● Exercise goal: Please give the entries below again exactly, omitting every picture.

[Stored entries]

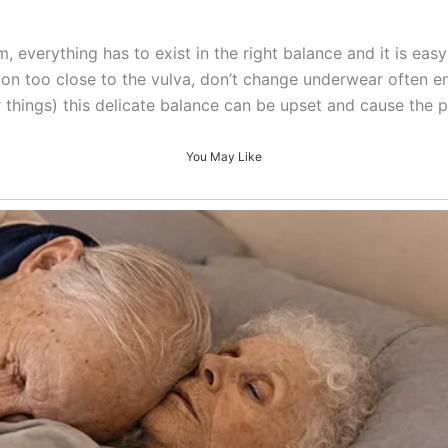
 everything has to exist in the right balance and it is easy 
otion too close to the vulva, don’t change underwear often
r things) this delicate balance can be upset and cause the 
You May Like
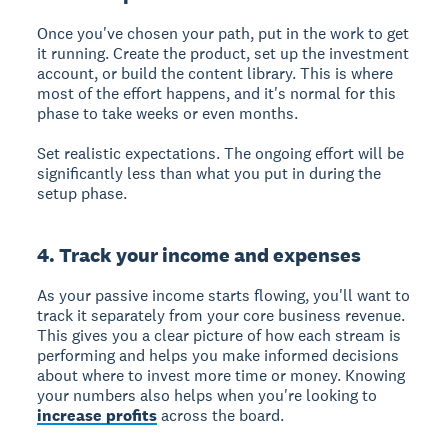
Once you've chosen your path, put in the work to get
it running. Create the product, set up the investment
account, or build the content library. This is where
most of the effort happens, and it's normal for this
phase to take weeks or even months.
Set realistic expectations. The ongoing effort will be
significantly less than what you put in during the
setup phase.
4. Track your income and expenses
As your passive income starts flowing, you'll want to
track it separately from your core business revenue.
This gives you a clear picture of how each stream is
performing and helps you make informed decisions
about where to invest more time or money. Knowing
your numbers also helps when you're looking to
increase profits
across the board.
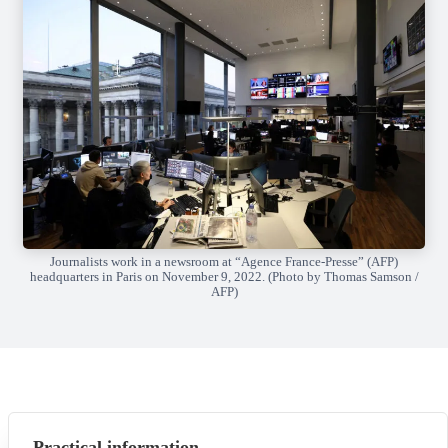
Journalists work in a newsroom at “Agence France-Presse” (AFP)
headquarters in Paris on November 9, 2022. (Photo by Thomas Samson /
AFP)
Practical information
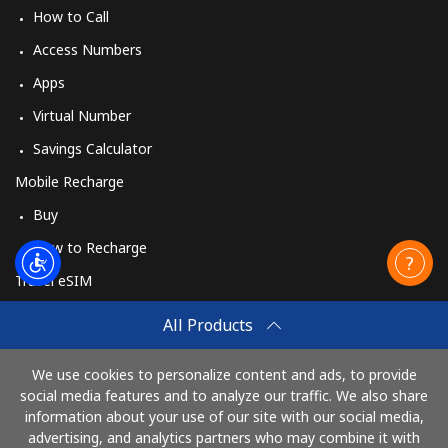
How to Call
Access Numbers
Apps
Virtual Number
Savings Calculator
Mobile Recharge
Buy
How to Recharge
Travel eSIM
Buy
All Products
How It Works
We use cookies to personalize content and ads, to provide
social media features and to analyze our traffic. We also share
information about your use of our site with our social media,
Pay with
advertising, and analytics partners who may combine it with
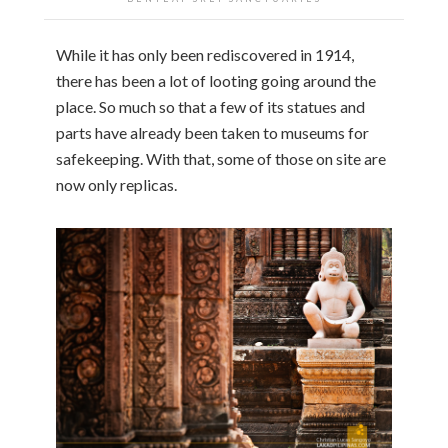
While it has only been rediscovered in 1914,
there has been a lot of looting going around the
place. So much so that a few of its statues and
parts have already been taken to museums for
safekeeping. With that, some of those on site are
now only replicas.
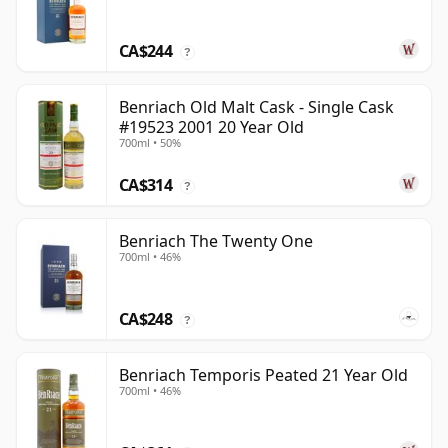
CA$244
?
Benriach Old Malt Cask - Single Cask
#19523 2001 20 Year Old
700ml • 50%
CA$314
?
Benriach The Twenty One
700ml • 46%
CA$248
?
Benriach Temporis Peated 21 Year Old
700ml • 46%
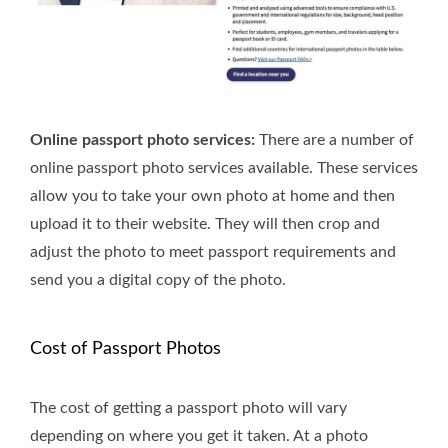
Online passport photo services:
There are a number of
online passport photo services available. These services
allow you to take your own photo at home and then
upload it to their website. They will then crop and
adjust the photo to meet passport requirements and
send you a digital copy of the photo.
Cost of Passport Photos
The cost of getting a passport photo will vary
depending on where you get it taken. At a photo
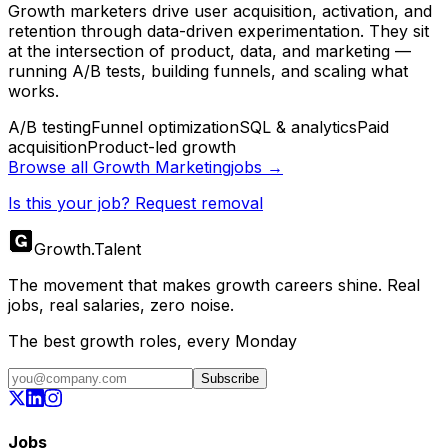
Growth marketers drive user acquisition, activation, and
retention through data-driven experimentation. They sit
at the intersection of product, data, and marketing —
running A/B tests, building funnels, and scaling what
works.
A/B testing
Funnel optimization
SQL & analytics
Paid
acquisition
Product-led growth
Browse all
Growth Marketing
jobs →
Is this your job? Request removal
Growth
.
Talent
The movement that makes growth careers shine. Real
jobs, real salaries, zero noise.
The best growth roles, every Monday
Subscribe
Jobs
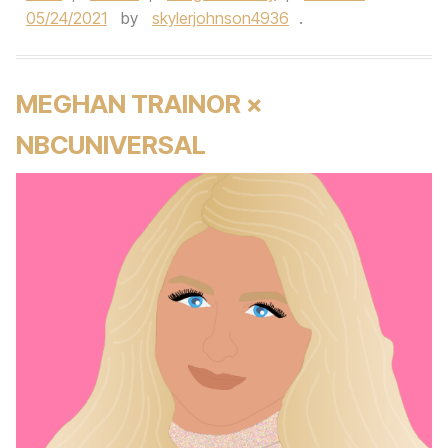
05/24/2021
by
skylerjohnson4936
.
MEGHAN TRAINOR ×
NBCUNIVERSAL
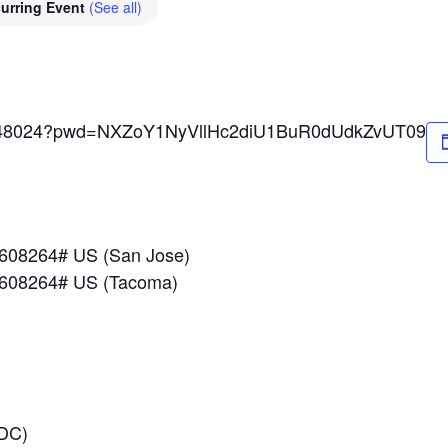
urring Event
(See all)
89648024?pwd=NXZoY1NyVllHc2diU1BuR0dUdkZvUT09
*608264# US (San Jose)
*608264# US (Tacoma)
 DC)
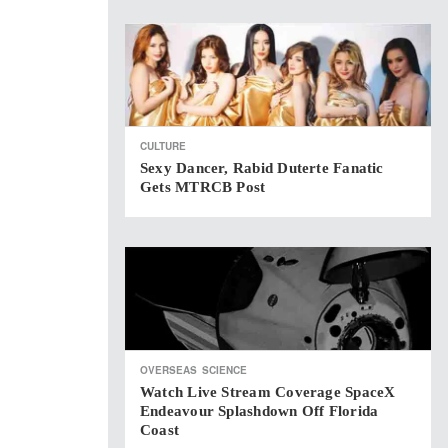
CULTURE
Sexy Dancer, Rabid Duterte Fanatic
Gets MTRCB Post
OVERSEAS
SCIENCE
Watch Live Stream Coverage SpaceX
Endeavour Splashdown Off Florida
Coast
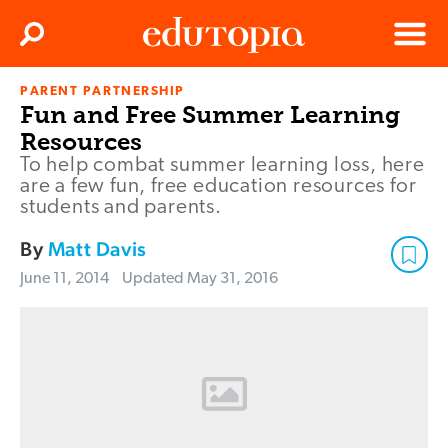
Clos
Search
Menu
PARENT PARTNERSHIP
Edutopia
Fun and Free Summer Learning
Resources
To help combat summer learning loss, here
are a few fun, free education resources for
students and parents.
By
Matt Davis
June 11, 2014
Updated
May 31, 2016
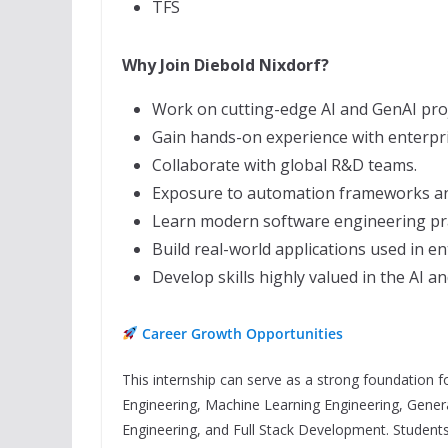
TFS
Why Join Diebold Nixdorf?
Work on cutting-edge AI and GenAI proj
Gain hands-on experience with enterpr
Collaborate with global R&D teams.
Exposure to automation frameworks an
Learn modern software engineering pra
Build real-world applications used in e
Develop skills highly valued in the AI a
Career Growth Opportunities
This internship can serve as a strong foundation for
Engineering, Machine Learning Engineering, Gene
Engineering, and Full Stack Development. Students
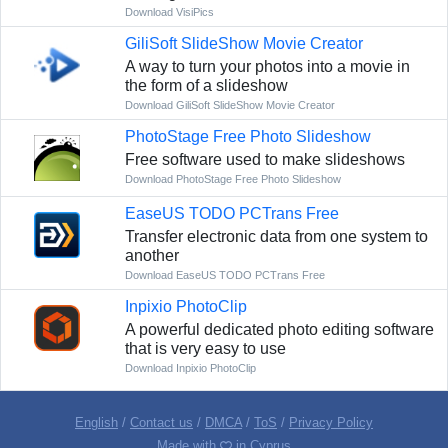
Download VisiPics
GiliSoft SlideShow Movie Creator
A way to turn your photos into a movie in
the form of a slideshow
Download GiliSoft SlideShow Movie Creator
PhotoStage Free Photo Slideshow
Free software used to make slideshows
Download PhotoStage Free Photo Slideshow
EaseUS TODO PCTrans Free
Transfer electronic data from one system to
another
Download EaseUS TODO PCTrans Free
Inpixio PhotoClip
A powerful dedicated photo editing software
that is very easy to use
Download Inpixio PhotoClip
English
/
Contact us
/
DMCA
/
ToS
/
Privacy Policy
Made with
in Cyprus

● Answer box:
 everything has to exist in the right balance and it is easy 
otion too close to the vulva, don’t change underwear often
r things) this delicate balance can be upset and cause the 
You May Like
Once you've chosen your path, put in the work to get
it running. Create the product, set up the investment
account, or build the content library. This is where
most of the effort happens, and it's normal for this
phase to take weeks or even months.
Set realistic expectations. The ongoing effort will be
significantly less than what you put in during the
setup phase.
4. Track your income and expenses
As your passive income starts flowing, you'll want to
track it separately from your core business revenue.
This gives you a clear picture of how each stream is
performing and helps you make informed decisions
about where to invest more time or money. Knowing
your numbers also helps when you're looking to
increase profits
across the board.
Journalists work in a newsroom at “Agence France-Presse” (AFP)
headquarters in Paris on November 9, 2022. (Photo by Thomas Samson /
AFP)
Practical information
How to Call
Access Numbers
Apps
Virtual Number
Savings Calculator
Mobile Recharge
Buy
How to Recharge
Travel eSIM
Buy
All Products
How It Works
We use cookies to personalize content and ads, to provide
social media features and to analyze our traffic. We also share
information about your use of our site with our social media,
Pay with
advertising, and analytics partners who may combine it with
While it has only been rediscovered in 1914,
there has been a lot of looting going around the
place. So much so that a few of its statues and
parts have already been taken to museums for
safekeeping. With that, some of those on site are
now only replicas.
CA$244
?
Benriach Old Malt Cask - Single Cask
#19523 2001 20 Year Old
700ml • 50%
CA$314
?
Benriach The Twenty One
700ml • 46%
CA$248
?
Benriach Temporis Peated 21 Year Old
700ml • 46%
Online passport photo services:
There are a number of
online passport photo services available. These services
allow you to take your own photo at home and then
upload it to their website. They will then crop and
adjust the photo to meet passport requirements and
send you a digital copy of the photo.
Cost of Passport Photos
The cost of getting a passport photo will vary
depending on where you get it taken. At a photo
Growth marketers drive user acquisition, activation, and
retention through data-driven experimentation. They sit
at the intersection of product, data, and marketing —
running A/B tests, building funnels, and scaling what
works.
A/B testing
Funnel optimization
SQL & analytics
Paid
acquisition
Product-led growth
Browse all
Growth Marketing
jobs →
Is this your job? Request removal
Growth
.
Talent
The movement that makes growth careers shine. Real
jobs, real salaries, zero noise.
The best growth roles, every Monday
Subscribe
Jobs
05/24/2021
by
skylerjohnson4936
.
MEGHAN TRAINOR ×
NBCUNIVERSAL
urring Event
(See all)
89648024?pwd=NXZoY1NyVllHc2diU1BuR0dUdkZvUT09
*608264# US (San Jose)
*608264# US (Tacoma)
 DC)
CULTURE
Sexy Dancer, Rabid Duterte Fanatic
Gets MTRCB Post
OVERSEAS
SCIENCE
Watch Live Stream Coverage SpaceX
Endeavour Splashdown Off Florida
Coast
Clos
Search
Menu
PARENT PARTNERSHIP
Edutopia
Fun and Free Summer Learning
Resources
To help combat summer learning loss, here
are a few fun, free education resources for
students and parents.
By
Matt Davis
June 11, 2014
Updated
May 31, 2016
TFS
Why Join Diebold Nixdorf?
Work on cutting-edge AI and GenAI proj
Gain hands-on experience with enterpr
Collaborate with global R&D teams.
Exposure to automation frameworks an
Learn modern software engineering pra
Build real-world applications used in e
Develop skills highly valued in the AI a
Career Growth Opportunities
This internship can serve as a strong foundation for
Engineering, Machine Learning Engineering, Gene
Engineering, and Full Stack Development. Students
Download VisiPics
GiliSoft SlideShow Movie Creator
A way to turn your photos into a movie in
the form of a slideshow
Download GiliSoft SlideShow Movie Creator
PhotoStage Free Photo Slideshow
Free software used to make slideshows
Download PhotoStage Free Photo Slideshow
EaseUS TODO PCTrans Free
Transfer electronic data from one system to
another
Download EaseUS TODO PCTrans Free
Inpixio PhotoClip
A powerful dedicated photo editing software
that is very easy to use
Download Inpixio PhotoClip
English
/
Contact us
/
DMCA
/
ToS
/
Privacy Policy
Made with
in Cyprus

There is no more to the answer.